Information –
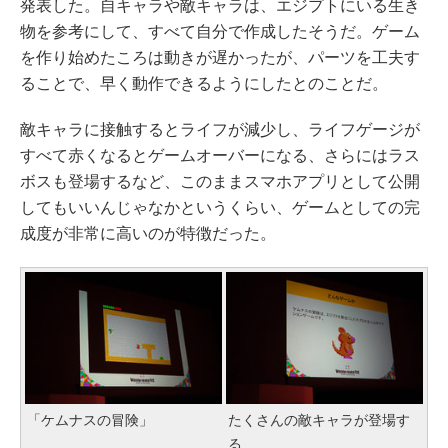
発表した。自キャラや敵キャラは、エジプトにいる生き
物を参考にして、すべて自分で作成したそうだ。ゲーム
を作り始めたころは動きが遅かったが、パーツを工夫す
ることで、早く動作できるようにしたとのことだ。
敵キャラに接触するとライフが減少し、ライフゲージが
すべて赤くなるとゲームオーバーになる、さらにはラス
ボスも登場するなど、このままスマホアプリとして公開
してもいいんじゃなかというくらい、ゲームとしての完
成度が非常に高いのが特徴だった。
「ケムナスの冒険」
たくさんの敵キャラが登場す
る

Task goal – Could you print all of the entries exactly, skipping the images?

Written response –
発表した。自キャラや敵キャラは、エジプトにいる生き
物を参考にして、すべて自分で作成したそうだ。ゲーム
を作り始めたころは動きが遅かったが、パーツを工夫す
ることで、早く動作できるようにしたとのことだ。
敵キャラに接触するとライフが減少し、ライフゲージが
すべて赤くなるとゲームオーバーになる、さらにはラス
ボスも登場するなど、このままスマホアプリとして公開
してもいいんじゃなかというくらい、ゲームとしての完
成度が非常に高いのが特徴だった。
「ケムナスの冒険」
たくさんの敵キャラが登場す
る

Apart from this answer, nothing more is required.